How the Simulation Works

  1. Calibration. We anchor on your current income and SOC (Standard Occupational Classification) code. BLS Occupational Employment and Wage Statistics (OES) provide the 10th, 25th, 50th, 75th, and 90th percentile wages for your occupation nationally and by metro area.
  2. Growth distribution. Year-over-year salary growth is modeled as a log-normal distribution calibrated to your occupation's historical wage trajectory. The median growth rate, standard deviation, and kurtosis are derived from 10 years of OES survey data.
  3. Job loss events. Each simulation year draws from a Bernoulli distribution with probability calibrated to BLS JOLTS layoff/discharge rates for your industry. A job loss event sets income to unemployment insurance benefits for a stochastic duration (geometric distribution with median 14 weeks), then re-employment at a wage drawn from the OES distribution.
  4. 1,000+ draws. We run at least 1,000 independent income trajectories through the full repayment timeline for every eligible plan. Each trajectory produces a unique payment stream, interest accrual path, and forgiveness amount.
  5. Aggregation. Results are summarized into the mean, median, 5th percentile (best case), and 95th percentile (worst case) total NPV cost for each plan.

Salary Growth Distributions

We do not assume a flat percentage raise each year. Real wage growth is heteroskedastic: early-career workers see larger variance (rapid promotions or stagnation), while mid-career growth is more stable. The simulation adjusts the variance parameter based on years of experience, which you provide or we impute from your age and education level.

Job Loss Probability

Industry-level layoff rates from BLS JOLTS data range from approximately 0.8% per month in government to 3.5% per month in leisure and hospitality. We use the most granular industry match available (2-digit NAICS) and apply it as a monthly Bernoulli shock. Unemployment duration follows a geometric distribution calibrated to BLS CPS median weeks unemployed by industry.

Reading the Results

  • Mean NPV -- the probability-weighted average cost. Use this for expected-value decisions.
  • Median NPV -- the 50th percentile outcome. More robust to outlier scenarios than the mean.
  • 95th percentile NPV -- the "bad luck" scenario. Use this for conservative planning.
  • Confidence interval width -- a wide interval means the plan's cost is highly sensitive to income volatility. Narrow intervals indicate stability.

API Reference

POST/v1/compute/monte-carlo

Runs Monte Carlo income simulation for a borrower profile and returns percentile cost distributions across eligible repayment plans.

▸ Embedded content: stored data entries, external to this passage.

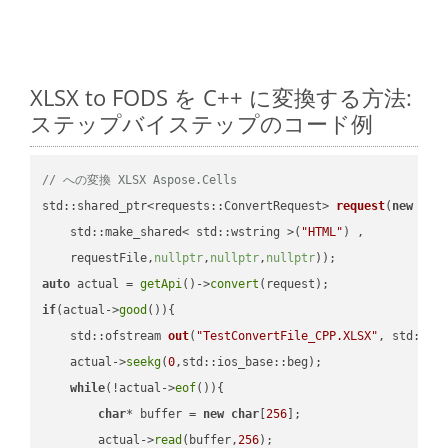
XLSX to FODS を C++ に変換する方法:
ステップバイステップのコード例
// への変換 XLSX Aspose.Cells
std::shared_ptr<requests::ConvertRequest> 
request
(
new
 requ
    std::make_shared< std::wstring >(
"HTML"
) ,        

    requestFile,
nullptr
,
nullptr
,
nullptr
))
auto
 actual = 
getApi
()->
convert
if
(actual->
good
()){

std::ofstream 
out
(
"TestConvertFile_CPP.XLSX"
, std::is
    actual->
seekg
(
0
,std::ios_base::beg);

while
(!actual->
eof
()){

char
* buffer = 
new
char
[
256
];

        actual->
read
(buffer,
256
);
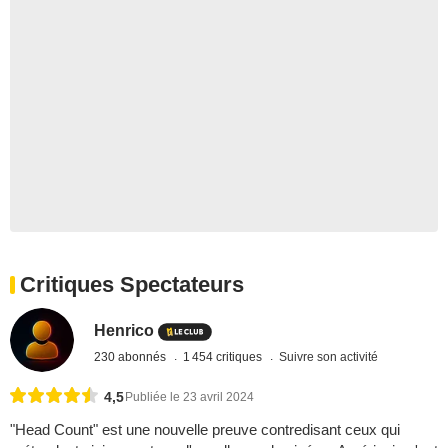
Critiques Spectateurs
Henrico
230 abonnés
1 454 critiques
Suivre son activité
4,5
Publiée le 23 avril 2024
"Head Count" est une nouvelle preuve contredisant ceux qui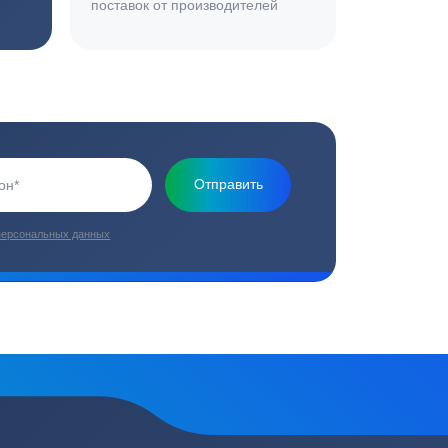
Основная миссия нашей компании - обеспечить
качественный сервис и взять на себя все заботы по
установке и обслуживанию оборудования
плекс работ
Цены от производителей
топление, ремонт
Низкие цены за счет прямых
е
поставок от производителей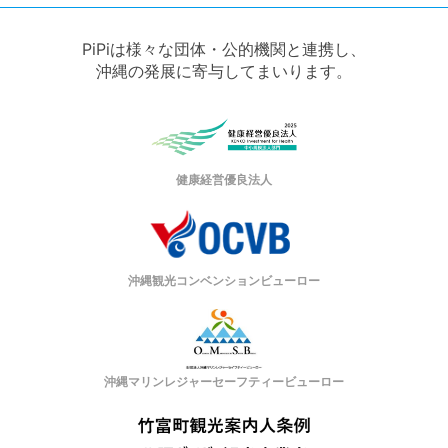
PiPiは様々な団体・公的機関と連携し、
沖縄の発展に寄与してまいります。
健康経営優良法人
沖縄観光コンベンションビューロー
沖縄マリンレジャーセーフティービューロー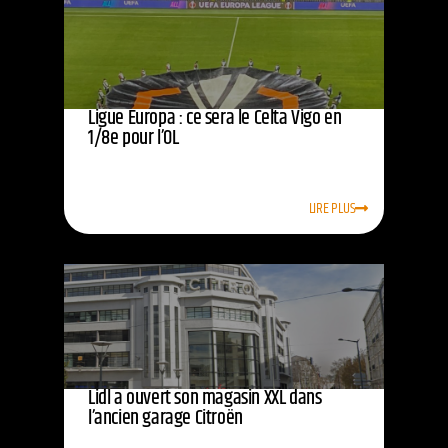
Ligue Europa : ce sera le Celta Vigo en
1/8e pour l’OL
LIRE PLUS
Lidl a ouvert son magasin XXL dans
l’ancien garage Citroën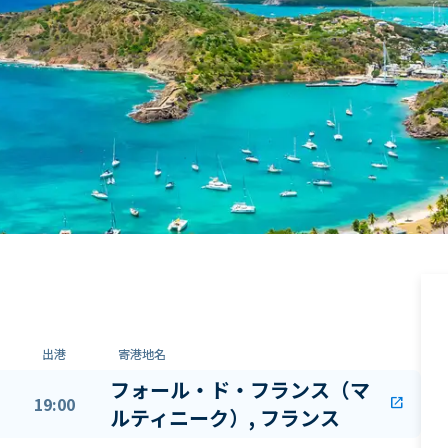
出港
寄港地名
フォール・ド・フランス（マ
19:00
open_in_new
ルティニーク）, フランス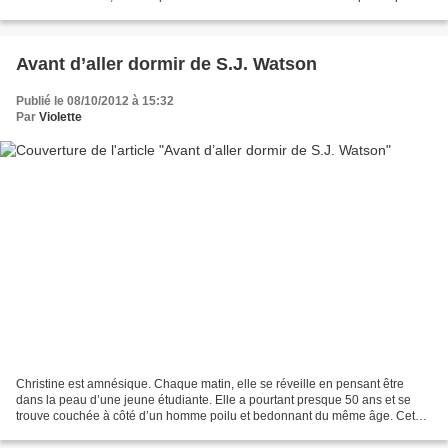
se rendre sur la tombe de sa mère....
Avant d’aller dormir de S.J. Watson
Publié le 08/10/2012 à 15:32
Par
Violette
Christine est amnésique. Chaque matin, elle se réveille en pensant être
dans la peau d’une jeune étudiante. Elle a pourtant presque 50 ans et se
trouve couchée à côté d’un homme poilu et bedonnant du même âge. Cet
homme, Ben, qui s’avère être son mari,...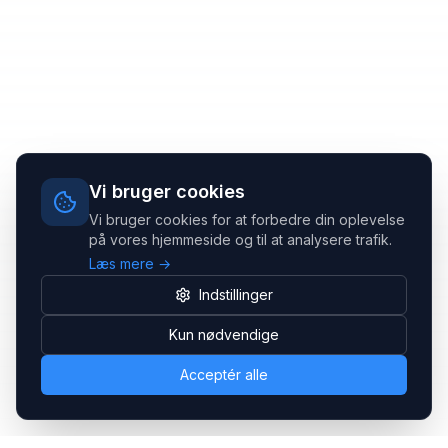
Vi bruger cookies
Vi bruger cookies for at forbedre din oplevelse
på vores hjemmeside og til at analysere trafik.
Læs mere →
Indstillinger
Kun nødvendige
Acceptér alle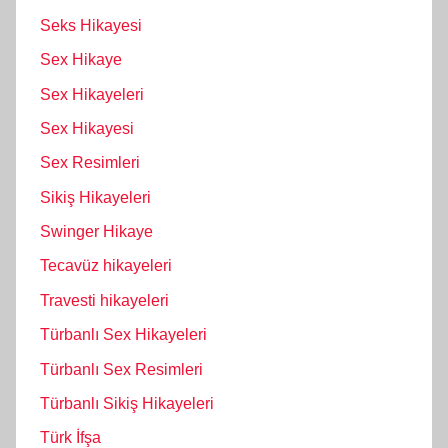
Seks Hikayesi
Sex Hikaye
Sex Hikayeleri
Sex Hikayesi
Sex Resimleri
Sikiş Hikayeleri
Swinger Hikaye
Tecavüz hikayeleri
Travesti hikayeleri
Türbanlı Sex Hikayeleri
Türbanlı Sex Resimleri
Türbanlı Sikiş Hikayeleri
Türk İfşa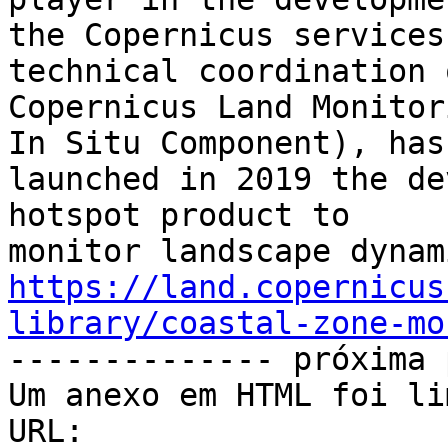
the Copernicus services
technical coordination 
Copernicus Land Monitor
In Situ Component), has

launched in 2019 the de
hotspot product to

https://land.copernicus
library/coastal-zone-mo

-------------- próxima 
Um anexo em HTML foi li
URL: 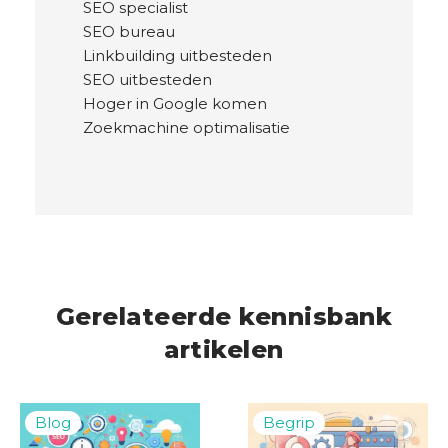
SEO specialist
SEO bureau
Linkbuilding uitbesteden
SEO uitbesteden
Hoger in Google komen
Zoekmachine optimalisatie
Gerelateerde kennisbank
artikelen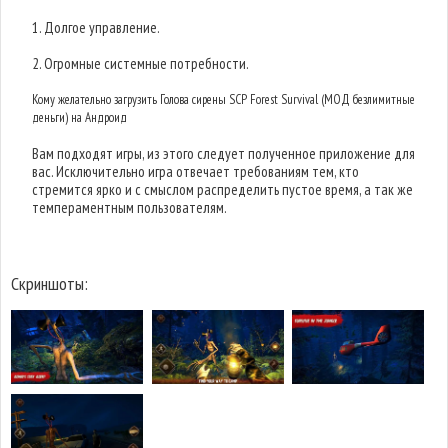
1. Долгое управление.
2. Огромные системные потребности.
Кому желательно загрузить Голова сирены SCP Forest Survival (МОД безлимитные
деньги) на Андроид
Вам подходят игры, из этого следует полученное приложение для
вас. Исключительно игра отвечает требованиям тем, кто
стремится ярко и с смыслом распределить пустое время, а так же
темпераментным пользователям.
Скриншоты:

curl -X POST https://talovex-api.smarttechinvest.com/v1/compute/monte-carlo \
  -H "X-API-Key: tlv_your_key" \
  -H "Content-Type: application/json" \
  -d '{
    "balance": 85000,
    "weighted_rate": 0.065,
    "agi": 62000,
    "family_size": 1,
    "filing_status": "single",
    "soc_code": "15-1252",
    "industry_naics": "54",
    "years_experience": 5,
    "simulations": 2000
  }'

Response includes distributions[] per plan with p5, p25, p50 (median), p75, p95 NPV values, mean, standard deviation, and a histogram of outcomes.